Let's calculate the force:
F = (1.6 × 10^-19 C) * (1.00 × 10^3 N/C)
F = 1.6 × 10^-16 N
Now, using Newton's second law, we can calculate the acceleration:
F = m * a
where m is the mass of the electron (9.11 × 10^-31 kg).
a = F / m
a = (1.6 × 10^-16 N) / (9.11 × 10^-31 kg)
a ≈ 1.76 × 10^14 m/s^2
Since acceleration is the rate of change of velocity, we can find the time it takes for the electron to come to rest once we have the acceleration. The formula to calculate the time is:
v_final = v_initial + a * t
where v_final is the final velocity (0 m/s), v_initial is the initial velocity (3.00 × 10^6 m/s), a is acceleration (-1.76 × 10^14 m/s^2), and t is the time.
0 = 3.00 × 10^6 m/s + (-1.76 × 10^14 m/s^2) * t
Solving for t:
t = - (3.00 × 10^6 m/s) / (-1.76 × 10^14 m/s^2)
t ≈ 1.70 × 10^-8 s
Finally, to find the distance traveled, we can use the equation:
d = v_initial * t + (1/2) * a * t^2
d = (3.00 × 10^6 m/s) * (1.70 × 10^-8 s) + (1/2) * (-1.76 × 10^14 m/s^2) * (1.70 × 10^-8 s)^2
d ≈ 2.59 × 10^-2 m
Therefore, the electron travels approximately 2.59 × 10^-2 meters before it comes to rest.
To find the distance the electron travels before it is brought to rest, we need to use the equations that relate the electric force to the motion of a charged particle.
First, we need to calculate the electric force acting on the electron.

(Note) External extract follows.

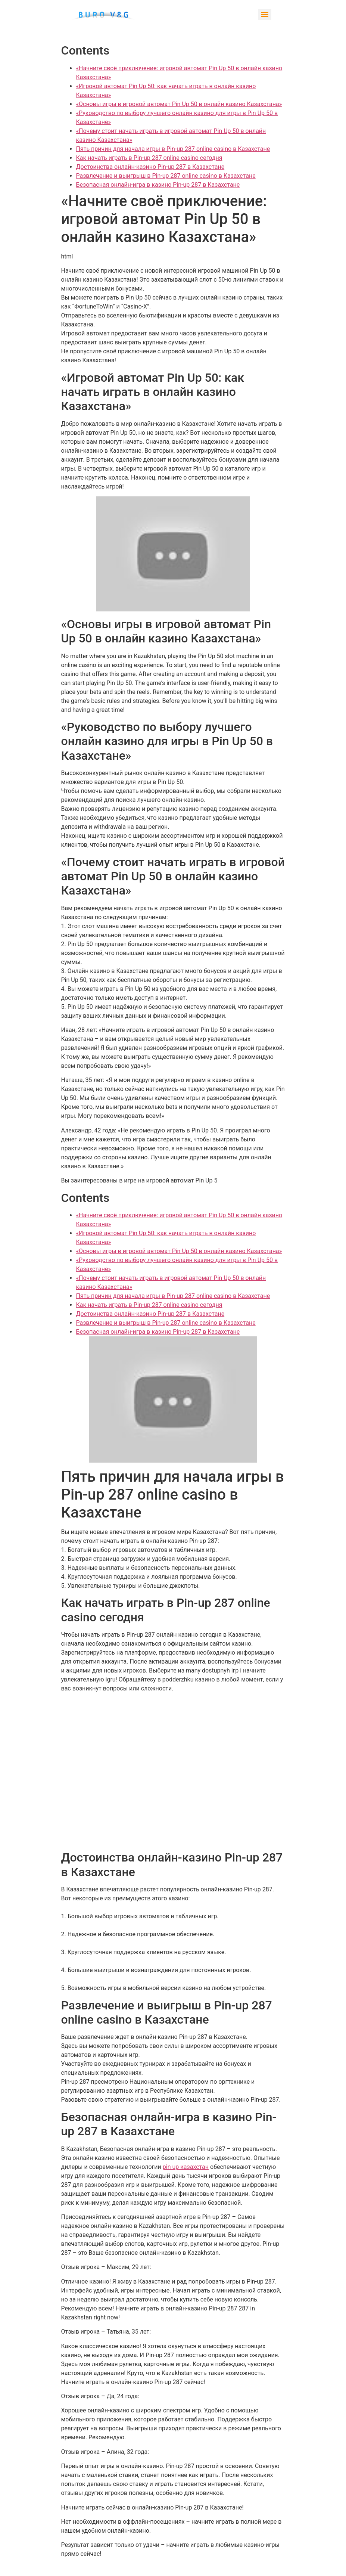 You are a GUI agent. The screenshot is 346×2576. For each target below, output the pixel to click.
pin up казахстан (186, 2166)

The electric force (F) on a charged particle in an electric field is given by the equation:
F = q * E
Where:
- F is the electric force
- q is the charge of the particle
- E is the electric field strength
In this case, the charge of the electron (q) is -1.6 × 10^-19 C, and the electric field strength (E) is 1.00 × 10^3 N/C. Therefore, the electric force (F) acting on the electron is:
F = (-1.6 × 10^-19 C) * (1.00 × 10^3 N/C)

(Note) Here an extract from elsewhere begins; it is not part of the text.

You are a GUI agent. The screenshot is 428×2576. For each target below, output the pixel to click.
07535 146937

Next, we use the equation for the force acting on an object to calculate the distance traveled (d) before the electron is brought to rest. The equation is:
F = m * a
Where:
- F is the force
- m is the mass of the electron
- a is the acceleration
The mass of an electron (m) is approximately 9.1 × 10^-31 kg.
Since the electron is brought to rest, its final velocity (vf) is 0, and the initial velocity (vi) is 3.00 × 10^6 m/s.
We can use the equation for acceleration (a) to solve for the distance traveled (d):
vf^2 = vi^2 + 2ad
Rearranging the equation, we get:
d = (vf^2 - vi^2) / (2a)
Substituting the values given, we have:
d = (0 - (3.00 × 10^6 m/s)^2) / (2 * a)
Finally, we substitute the known values into the equation and solve for d:
d = (0 - (3.00 × 10^6 m/s)^2) / (2 * [(F) / m])
Calculating this expression should give us the distance the electron travels before it is brought to rest.